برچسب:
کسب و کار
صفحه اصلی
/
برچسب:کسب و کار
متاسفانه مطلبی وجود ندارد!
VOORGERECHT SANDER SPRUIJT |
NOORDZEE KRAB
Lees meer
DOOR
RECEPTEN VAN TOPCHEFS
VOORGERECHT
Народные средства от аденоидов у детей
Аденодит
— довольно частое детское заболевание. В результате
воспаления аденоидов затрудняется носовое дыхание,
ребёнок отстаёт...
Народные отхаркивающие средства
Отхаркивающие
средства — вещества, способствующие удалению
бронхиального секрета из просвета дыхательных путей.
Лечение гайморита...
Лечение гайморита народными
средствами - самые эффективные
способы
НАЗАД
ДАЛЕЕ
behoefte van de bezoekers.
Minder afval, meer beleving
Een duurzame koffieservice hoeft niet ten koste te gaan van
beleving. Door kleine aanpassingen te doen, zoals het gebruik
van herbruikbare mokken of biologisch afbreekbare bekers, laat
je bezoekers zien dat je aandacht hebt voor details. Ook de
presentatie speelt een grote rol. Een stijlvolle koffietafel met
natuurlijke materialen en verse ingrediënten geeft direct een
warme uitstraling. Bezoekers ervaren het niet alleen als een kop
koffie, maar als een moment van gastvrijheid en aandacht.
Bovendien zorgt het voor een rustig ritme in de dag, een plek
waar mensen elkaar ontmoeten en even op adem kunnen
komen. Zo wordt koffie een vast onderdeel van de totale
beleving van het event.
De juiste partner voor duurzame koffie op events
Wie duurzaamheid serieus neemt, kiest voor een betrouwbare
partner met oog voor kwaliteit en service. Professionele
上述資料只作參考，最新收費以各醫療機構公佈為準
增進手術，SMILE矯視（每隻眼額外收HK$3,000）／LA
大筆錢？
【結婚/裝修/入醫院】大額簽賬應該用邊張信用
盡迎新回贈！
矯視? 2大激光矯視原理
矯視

━━━━━━━━━━

WHAT IS REQUIRED
Only the lines from the one with "warme uitstraling. Bezoekers" to the end of the listing are wanted. Print them exactly, keeping both ends.

ANSWER SPACE
warme uitstraling. Bezoekers ervaren het niet alleen als een kop
koffie, maar als een moment van gastvrijheid en aandacht.
Bovendien zorgt het voor een rustig ritme in de dag, een plek
waar mensen elkaar ontmoeten en even op adem kunnen
komen. Zo wordt koffie een vast onderdeel van de totale
beleving van het event.
De juiste partner voor duurzame koffie op events
Wie duurzaamheid serieus neemt, kiest voor een betrouwbare
partner met oog voor kwaliteit en service. Professionele
上述資料只作參考，最新收費以各醫療機構公佈為準
增進手術，SMILE矯視（每隻眼額外收HK$3,000）／LA
大筆錢？
【結婚/裝修/入醫院】大額簽賬應該用邊張信用
盡迎新回贈！
矯視? 2大激光矯視原理
矯視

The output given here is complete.